To assess the occurrence of off-target mutations caused by Cas9 in the process, we further analyzed the whole-genome sequencing result for 48A-7. We used Cas-OFFinder43 to predict potential Cas9 off-target sites in the KitaakeX genome28 and identified ten candidate sites (Supplementary Table 3). Sequence analysis indicates that none of the ten predicted off-target sites is mutated in plant 48A-7 (Supplementary Table 3 and Supplementary Data 2). This is consistent with the previously reported absence of mutations at predicted Cas9 off-target sites in rice plants edited with CRISPR-Cas944. Together, these results indicate that DNA cleavage by Cas9 is highly specific to Target B in our experiment.

Rice plant 48A-7 accumulates β-carotene in the seed

Plant 48A-7 resembles the control plant Kitaake in plant stature and grain dimensions (Fig. 4a–d). The dehusked seeds derived from 48A-7 are golden in color, indicating the accumulation of carotenoids in the endosperm (Fig. 4e). Because the major carotenoid in the endosperm of GR2 is β-carotene30, we quantified the β-carotene content in the endosperm from 48A-7 using high-performance liquid chromatography (HPLC) (Supplementary Fig. 6). In the dehusked, polished seeds from 48A-7, the β-carotene content was 7.90 ± 0.19 μg g−1 dry weight (Supplementary Table 4), while no significant amount of β-carotene was detected in the dehusked, polished Kitaake seeds. The observed β-carotene content in 48A-7 is slightly lower than that of the GR2 transformation event GR2E in japonica rice variety Kaybonnet under greenhouse conditions (9.22 μg g−1 dry weight)30, and comparable to the higher end of the range of β-carotene content measured in field-grown indica rice variety PSB Rc82 (1.96–7.31 μg g−1 dry weight)32. The difference in the β-carotene content observed in these studies may be due to the differences in growth conditions, genomic positional effects, and/or post-harvest decay of the carotenoids45, the rate of which varies among cultivars46. The difference in endogenous carotenoid metabolic components among cultivars may have also contributed to the difference in the level of β-carotene accumulating in the endosperm47. Overall, rice plant 48A-7 accumulates a high level of β-carotene in the endosperm.

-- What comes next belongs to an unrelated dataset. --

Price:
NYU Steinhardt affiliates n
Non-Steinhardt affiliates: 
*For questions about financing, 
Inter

Fig. 4: Trait assessment of the homozygous carotenoid-enriched rice line 48A-7.
figure 4

a Morphology of the 70-day-old Kitaake and 48A-7 plants. b Grain length comparison between Kitaake and the progeny of 48A-7. c Grain width comparison between Kitaake and the progeny of 48A-7. d Dry grain weight of randomly picked seeds from Kitaake and the progeny of 48A-7 (n = 100). Horizontal bars represent the mean value. e Picture of 100 randomly picked dehusked seeds from Kitaake and the progeny of 48A-7. White scale bars represent 1 cm. The source data underlying Fig. 4d are provided as a Source Data file.

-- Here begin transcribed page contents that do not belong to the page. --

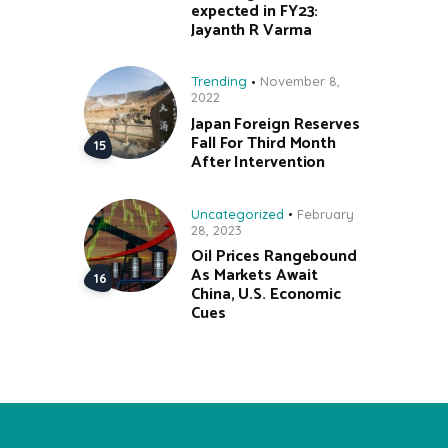
expected in FY23:
Jayanth R Varma
Trending
November 8,
2022
Japan Foreign Reserves
Fall For Third Month
After Intervention
Uncategorized
February
28, 2023
Oil Prices Rangebound
As Markets Await
China, U.S. Economic
Cues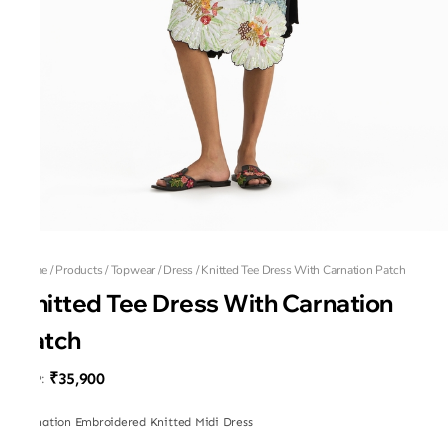
Home
/
Products
/
Topwear
/
Dress
/
Knitted Tee Dress With Carnation Patch
Knitted Tee Dress With Carnation
Patch
₹35,900
MRP
:
Carnation Embroidered Knitted Midi Dress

Obtaining homozygous marker-free carotenoid-enriched rice

Analysis of the whole-genome sequence of 48A-7 revealed a fragment of the CRISPR plasmid at an intergenic region on Chromosome 5, the insertion of which is likely caused by the particle bombardment process48. We genotyped multiple T0 and T1 plants for this insert by PCR using primers flanking the insertion site. A homozygous 2.4 kb insert was detected in 48A-7 (Supplementary Fig. 7). One copy of this insert was also detected in T0 plants #11, #16, #17, #24, #28, #48, and #50 (Supplementary Fig. 7). This result indicates that these seven T0 plants are most likely derived from a single transformation event, which carries the 2.4 kb fragment resulting from the particle bombardment process. The 2.4 kb insert is absent from T0 plant #1, which suggests that T0 plant #1 resulted from an independent transformation event (Supplementary Fig. 7). To remove the 2.4 kb insert from the homozygous carotenoid-enriched rice, we backcrossed the carotenoid-enriched rice line 48A-7 (maternal) with Kitaake (paternal). The resulting F1 plants were self-pollinated to generate a segregating F2 population. In the F2 generation, we identified two rice plants, 1–11 and 2–8, as being homozygous for the carotenoid cassette at Target B and free of the 2.4 kb insert (Fig. 5a, b). Seeds harvested from both plants are golden in color (Fig. 5c), indicating that both plants accumulate β-carotene in the endosperm. These marker-free carotenoid-enriched rice plants carry homozygous insertion of the carotenoid cassette at the intended genomic target.

Fig. 5: Removal of the 2.4 kb plasmid fragment from 48A-7 by backcross.
figure 5

a Checking the homozygosity of the carotenoid cassette inserted at Target B in the F2 individuals 1–11 and 2–8 from the backcross between 48A-7 and Kitaake. PCR primers 1F and 3R anneal to genomic positions flanking Target B, as shown in Fig. 2a, amplifying a 1.9 kb genomic DNA fragment unless the carotenoid cassette at Target B is homozygous. Kitaake and 48A-7 were used as the wild type and homozygous controls, respectively. b Detecting the presence of the 2.4 kb CRISPR plasmid fragment on Chromosome 5 by PCR. Primers Chr5-insert-flanking-L and Chr5-insert-flanking-R amplify a 446 bp DNA fragment when the plasmid fragment is absent, or a 2.8 kb DNA fragment when the plasmid fragment is present. Kitaake and 48A-7 were used as the wild type and homozygous controls, respectively. c Picture of 100 randomly picked dehusked seeds from Kitaake and the two F2 plants described in (a). The source data underlying Fig. 5a, b are provided as a Source Data file.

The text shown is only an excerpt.